We gather developments and commentary in and around the ESG investment space.
Singapore’s DBS has issued a reference guide to show clients and others how it intends to help cut carbon dioxide emissions, continuing a trend of Asian banks trumpeting their “green” credentials.
DBS yesterday published A Sustainable and Transition Finance Framework and Taxonomy. The taxonomy outlines how the bank handles transactions classified as “green”, “transition” and/or contributing to the United Nations Sustainable Development Goals. It also summarises a broad list of eligible economic activities – be it the use of recycled plastics for apparel making, or an electricity grid upgrade to enable integration of intermittent renewable energy.
“As a purpose-driven bank, we are constantly looking for ways that our business can leave a positive impact,” Tan Su Shan, group head of institutional banking, said.
DBS said that it is the first Singapore bank to offer “transition financing”, the approach of actually making the move to a low-carbon economy.
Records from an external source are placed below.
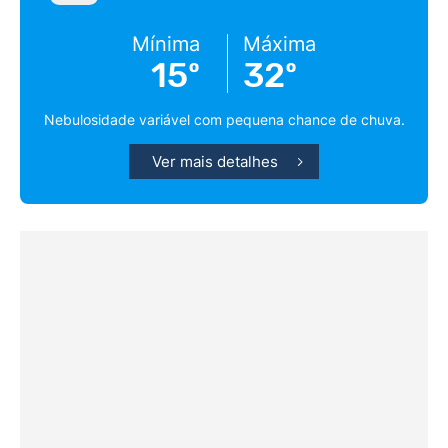
Mínima
Máxima
15º
32º
Nebulosidade variável com pequena chance de chuva.
Ver mais detalhes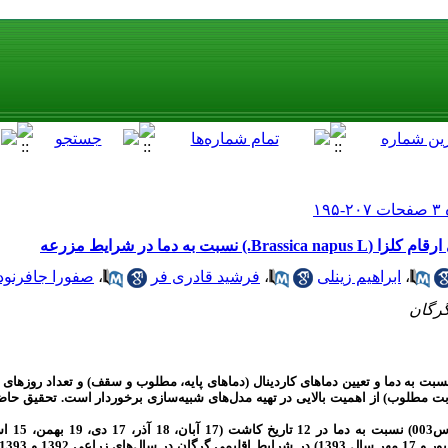
به دما در شرایط مزرعه
،
ابراهیم زینلی
،
فرشید قادری فر
،
صفورا جافرنود
گرگان
بت به دما و تعیین دماهای کاردینال (دماهای پایه، مطلوب و سقف) و تعداد روزهای ب
ت مطلوب) از اهمیت بالایی در تهیه مدل‌های شبیه‌سازی برخوردار است. تحقیق ح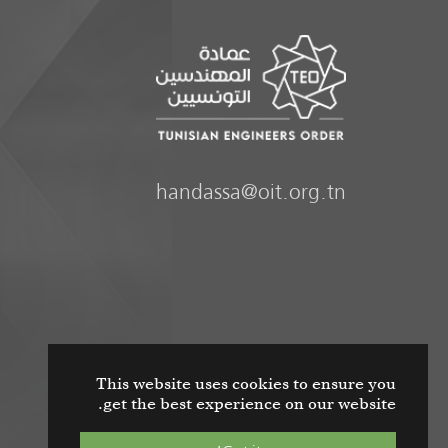
handassa@oit.org.tn
This website uses cookies to ensure you
get the best experience on our website.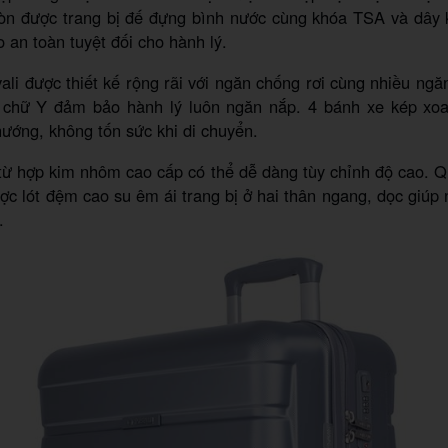
còn được trang bị đế đựng bình nước cùng khóa TSA và dây 
 an toàn tuyệt đối cho hành lý.
vali được thiết kế rộng rãi với ngăn chống rơi cùng nhiều ngă
 chữ Y đảm bảo hành lý luôn ngăn nắp. 4 bánh xe kép xoa
ướng, không tốn sức khi di chuyển.
từ hợp kim nhôm cao cấp có thể dễ dàng tùy chỉnh độ cao. Q
ược lót đệm cao su êm ái trang bị ở hai thân ngang, dọc giúp
.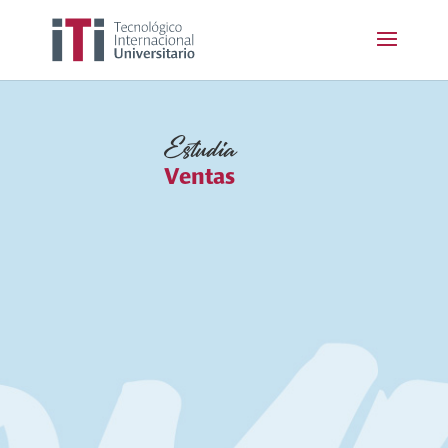
Estudia
Ventas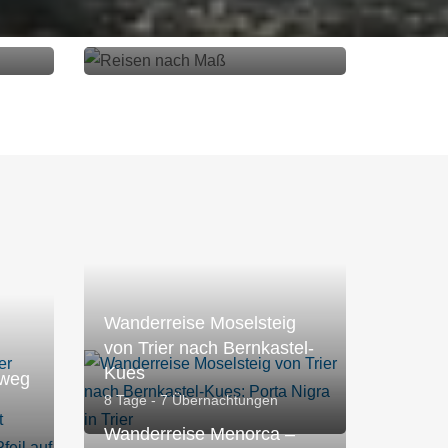
Reisen nach Maß
em Küstenpfad
age
Wanderreise Moselsteig
von Trier nach Bernkastel-
Kues
sweg
8 Tage - 7 Übernachtungen
Wanderreise Menorca –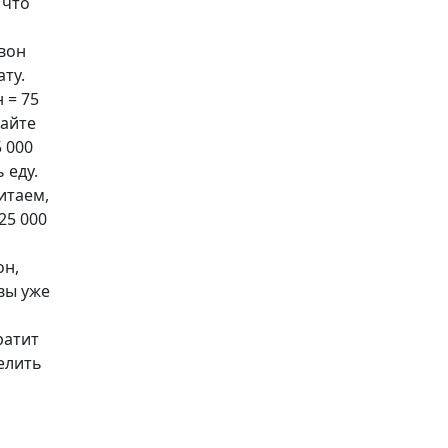
 что
 вон
ту.
 = 75
тайте
5 000
 еду.
итаем,
25 000
он,
(вы уже
ратит
елить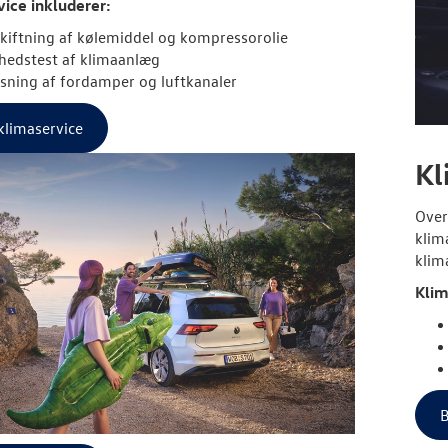
ice inkluderer:
kiftning af kølemiddel og kompressorolie
hedstest af klimaanlæg
sning af fordamper og luftkanaler
klimaservice
Kl
Over
klim
klim
Klim
B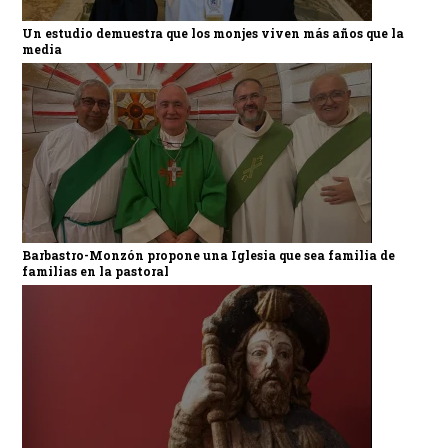
Un estudio demuestra que los monjes viven más años que la
media
Barbastro-Monzón propone una Iglesia que sea familia de
familias en la pastoral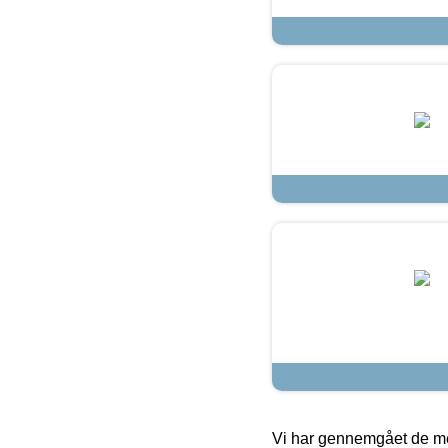
Vi har gennemgået de mes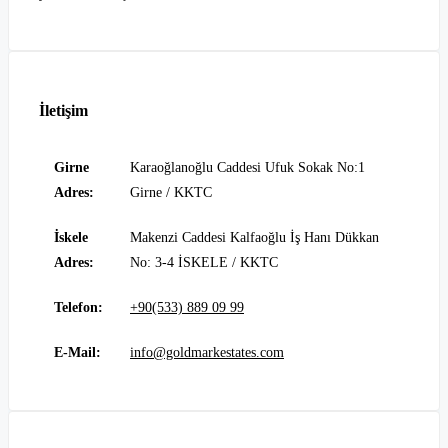
İletişim
Girne
Karaoğlanoğlu Caddesi Ufuk Sokak No:1
Adres:
Girne / KKTC
İskele
Makenzi Caddesi Kalfaoğlu İş Hanı Dükkan
Adres:
No: 3-4 İSKELE / KKTC
Telefon:
+90(533) 889 09 99
E-Mail:
info@goldmarkestates.com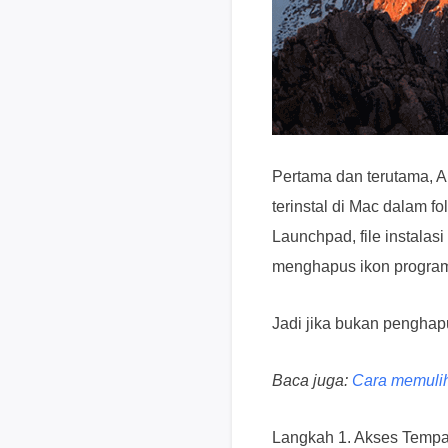
Pertama dan terutama, A
terinstal di Mac dalam f
Launchpad, file instalas
menghapus ikon program,
Jadi jika bukan penghap
Baca juga:
Cara memulih
Langkah 1. Akses Tempa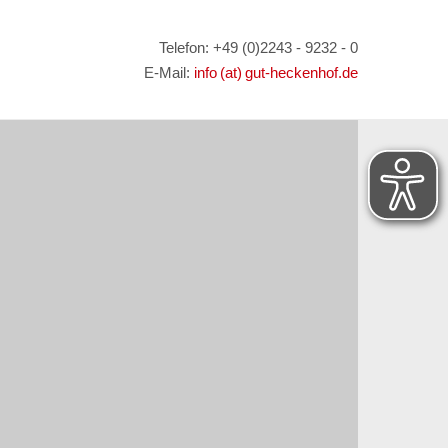
Telefon: +49 (0)2243 - 9232 - 0
E-Mail:
info (at) gut-heckenhof.de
“There are many interpretations of what constitutes transition finance. The bottom line is we cannot afford to dismiss clients who carry out activities which are less than dark-green but are nonetheless part of the mainstream economy instrumental to getting us below 1.5-degree temperature increase. Every transitional step towards reducing [our] carbon footprint will make a significant, cumulative difference over time,” Yulanda Chung, head of sustainability, Institutional Banking Group, said.